Report how many lines in the records that follow have the word "postale" in them, giving the number and nothing more.

=== Records for this task ===

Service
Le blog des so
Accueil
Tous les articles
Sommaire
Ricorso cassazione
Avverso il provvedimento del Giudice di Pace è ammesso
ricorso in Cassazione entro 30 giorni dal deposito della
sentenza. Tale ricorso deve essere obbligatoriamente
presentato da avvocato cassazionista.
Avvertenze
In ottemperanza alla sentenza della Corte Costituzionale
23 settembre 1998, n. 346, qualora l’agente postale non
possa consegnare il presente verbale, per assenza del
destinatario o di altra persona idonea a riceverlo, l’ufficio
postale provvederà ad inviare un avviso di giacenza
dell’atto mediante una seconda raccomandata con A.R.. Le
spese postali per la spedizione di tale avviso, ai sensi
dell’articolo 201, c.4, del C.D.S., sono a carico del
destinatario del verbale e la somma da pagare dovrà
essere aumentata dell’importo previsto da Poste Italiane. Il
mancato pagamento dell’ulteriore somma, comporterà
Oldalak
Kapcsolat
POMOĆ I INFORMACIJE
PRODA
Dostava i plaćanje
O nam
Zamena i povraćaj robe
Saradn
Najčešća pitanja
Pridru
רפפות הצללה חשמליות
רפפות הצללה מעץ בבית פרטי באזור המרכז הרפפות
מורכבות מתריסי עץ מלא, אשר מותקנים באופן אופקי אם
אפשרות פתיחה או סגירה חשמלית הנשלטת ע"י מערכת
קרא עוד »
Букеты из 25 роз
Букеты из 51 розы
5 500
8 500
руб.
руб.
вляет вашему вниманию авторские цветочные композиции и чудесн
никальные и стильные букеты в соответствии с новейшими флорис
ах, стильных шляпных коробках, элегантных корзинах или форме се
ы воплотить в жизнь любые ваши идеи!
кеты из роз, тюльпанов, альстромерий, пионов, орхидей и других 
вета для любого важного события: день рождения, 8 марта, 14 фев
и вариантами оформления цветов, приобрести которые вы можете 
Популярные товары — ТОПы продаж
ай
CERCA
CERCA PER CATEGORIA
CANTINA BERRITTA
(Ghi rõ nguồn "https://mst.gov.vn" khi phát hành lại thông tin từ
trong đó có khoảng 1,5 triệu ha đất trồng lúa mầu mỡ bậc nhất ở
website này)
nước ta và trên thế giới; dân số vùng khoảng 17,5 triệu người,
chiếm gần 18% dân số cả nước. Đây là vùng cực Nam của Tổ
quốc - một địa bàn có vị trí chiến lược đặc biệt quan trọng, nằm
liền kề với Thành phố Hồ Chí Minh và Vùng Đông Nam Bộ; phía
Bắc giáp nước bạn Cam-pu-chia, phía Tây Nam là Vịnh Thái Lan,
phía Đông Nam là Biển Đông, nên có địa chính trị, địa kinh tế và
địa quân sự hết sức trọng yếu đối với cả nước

===
=== Records for this task ===

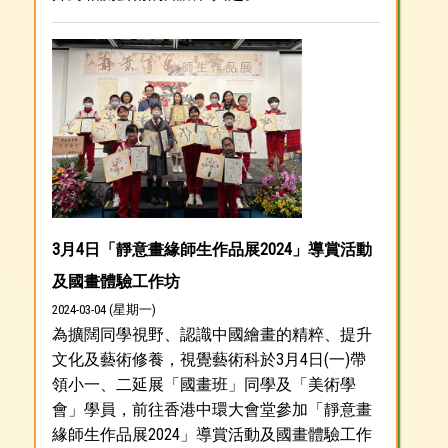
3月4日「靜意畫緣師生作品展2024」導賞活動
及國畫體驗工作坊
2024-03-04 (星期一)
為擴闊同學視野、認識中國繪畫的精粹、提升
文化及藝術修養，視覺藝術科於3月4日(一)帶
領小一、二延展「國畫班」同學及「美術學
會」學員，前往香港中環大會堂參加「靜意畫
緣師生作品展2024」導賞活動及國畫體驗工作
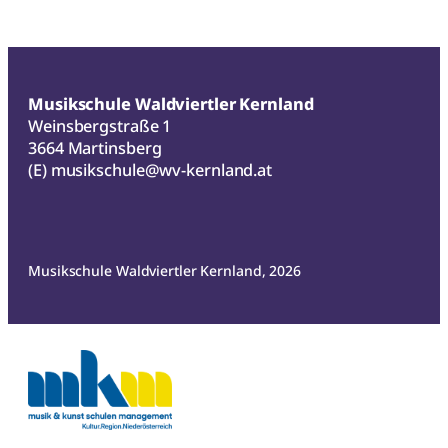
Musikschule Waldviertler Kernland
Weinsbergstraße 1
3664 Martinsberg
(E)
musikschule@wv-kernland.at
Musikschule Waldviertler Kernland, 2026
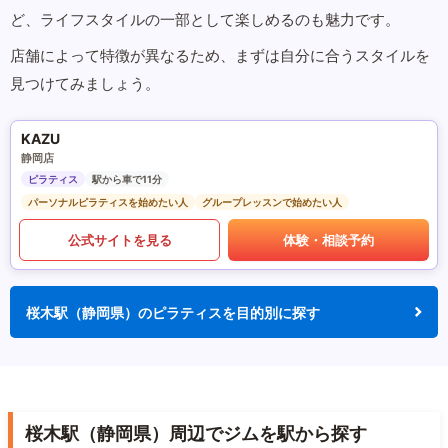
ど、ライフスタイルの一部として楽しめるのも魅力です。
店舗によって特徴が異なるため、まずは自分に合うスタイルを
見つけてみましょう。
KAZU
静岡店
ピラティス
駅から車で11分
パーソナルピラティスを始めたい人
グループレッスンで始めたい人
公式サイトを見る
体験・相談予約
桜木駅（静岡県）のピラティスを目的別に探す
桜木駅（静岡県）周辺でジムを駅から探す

===

Written response:
2